TiKV Availability

Note:
This topic has been translated from a Chinese forum by GPT and might contain errors.

Original topic: TIKV可用性

| username: TiDBer_pkQ5q1l0

【 TiDB Usage Environment】Production Environment
【 TiDB Version】v6.1.0
【Encountered Issue】
I would like to ask, if a TiKV cluster has 6 nodes and 2 TiKV nodes go down, will the cluster become unavailable? Furthermore, if there are 9 TiKV nodes and at least 2 TiKV nodes go down, will it also become unavailable? Can TiKV only tolerate the failure of at most 1 node at a time?

| username: h5n1 | Original post link

TiDB defaults to 3 replicas. Due to majority consensus, it requires that at most one replica can fail. The specific number of TiKV nodes that can fail also depends on the deployment.

For example:

  • With 6 TiKV nodes on 6 hosts: Under 3 replicas, only 1 TiKV node or host can fail without affecting usage.
  • With 6 TiKV nodes on 3 hosts, with 2 nodes per host: In such deployments, TiKV is usually labeled to indicate they are on the same host, ensuring that replicas of the same region are not on the same host. If one host fails, 2 TiKV nodes fail, but it does not affect availability.
| username: xiaohetao | Original post link

The availability of several KV clusters depends on your replica settings, not the number of nodes.

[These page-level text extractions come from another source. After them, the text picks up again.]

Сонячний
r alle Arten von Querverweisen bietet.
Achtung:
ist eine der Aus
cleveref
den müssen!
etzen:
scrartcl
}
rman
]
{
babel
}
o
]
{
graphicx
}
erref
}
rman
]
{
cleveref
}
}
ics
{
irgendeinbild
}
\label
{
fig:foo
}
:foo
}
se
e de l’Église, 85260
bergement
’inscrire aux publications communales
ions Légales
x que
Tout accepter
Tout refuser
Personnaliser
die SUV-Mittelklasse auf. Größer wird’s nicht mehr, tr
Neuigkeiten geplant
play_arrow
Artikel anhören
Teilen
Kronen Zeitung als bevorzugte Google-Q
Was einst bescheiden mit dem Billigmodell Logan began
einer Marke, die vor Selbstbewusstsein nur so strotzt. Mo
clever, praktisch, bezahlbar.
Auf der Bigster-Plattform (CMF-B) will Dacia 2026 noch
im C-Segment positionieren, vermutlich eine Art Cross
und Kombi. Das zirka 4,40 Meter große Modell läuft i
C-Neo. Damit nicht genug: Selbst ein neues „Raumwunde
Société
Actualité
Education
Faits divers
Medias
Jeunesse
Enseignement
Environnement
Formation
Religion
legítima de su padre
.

| username: xiaohetao | Original post link

As shown above: 1 2 3 4 5 6 represent 6 physical server nodes. Different colors inside represent a raft group, namely a b c d (L stands for leader, f stands for follower, aL is the leader of group a, f1 and f2 are the other 2 replicas).

Example of node down:
If 2 nodes are down
If 1 and 2 are down, the a replica cannot ensure consistency and majority election.
If 3 and 4 are down, this issue will not occur.

Also, because of majority consistency and election, the number of replica data is generally odd.

| username: xiaohetao | Original post link

The drawing is not very good, but that’s the idea. Hope you understand.

| username: alfred | Original post link

This depends on the specific deployment architecture. “If at least 2 out of 9 TiKV nodes fail, will it be unusable?” Are you planning to set up 9 replicas?

| username: TiDBer_pkQ5q1l0 | Original post link

Isn’t the default number of replicas three? Aren’t regions automatically distributed according to the number of TiKV nodes? If a region happens to have 2 replicas on the 2 nodes that are down, wouldn’t the cluster be down?
I currently have 6 TiKV hosts, with 1 TiKV node on each host.

| username: wuxiangdong | Original post link

This depends on how you configure your replicas. By default, there are 3 replicas, which is unrelated to the number of machines. After version 6.0, you can configure more replicas for key regions.

| username: xiaohetao | Original post link

Regions are automatically distributed. If the number of your nodes is greater than the number of replicas, then the regions in a Raft group will not be placed on the same node.

| username: xiaohetao | Original post link

Of course, what I mentioned above does not include the use of special configurations in the lab.

| username: xiaohetao | Original post link

According to your example, with 6 physical nodes and the default 3 replicas, it is impossible for 2 replicas of 1 region to be placed on the same node. If this were the case, it would not be possible to achieve majority consensus and election.

| username: TiDBer_pkQ5q1l0 | Original post link

My understanding is that if some regions happen to fall on the two faulty host nodes, the cluster will have problems. These regions are randomly distributed, which means that if two nodes in a cluster fail, the cluster is likely to become unavailable.

| username: xiaohetao | Original post link

Yes.

| username: system | Original post link

This topic was automatically closed 60 days after the last reply. New replies are no longer allowed.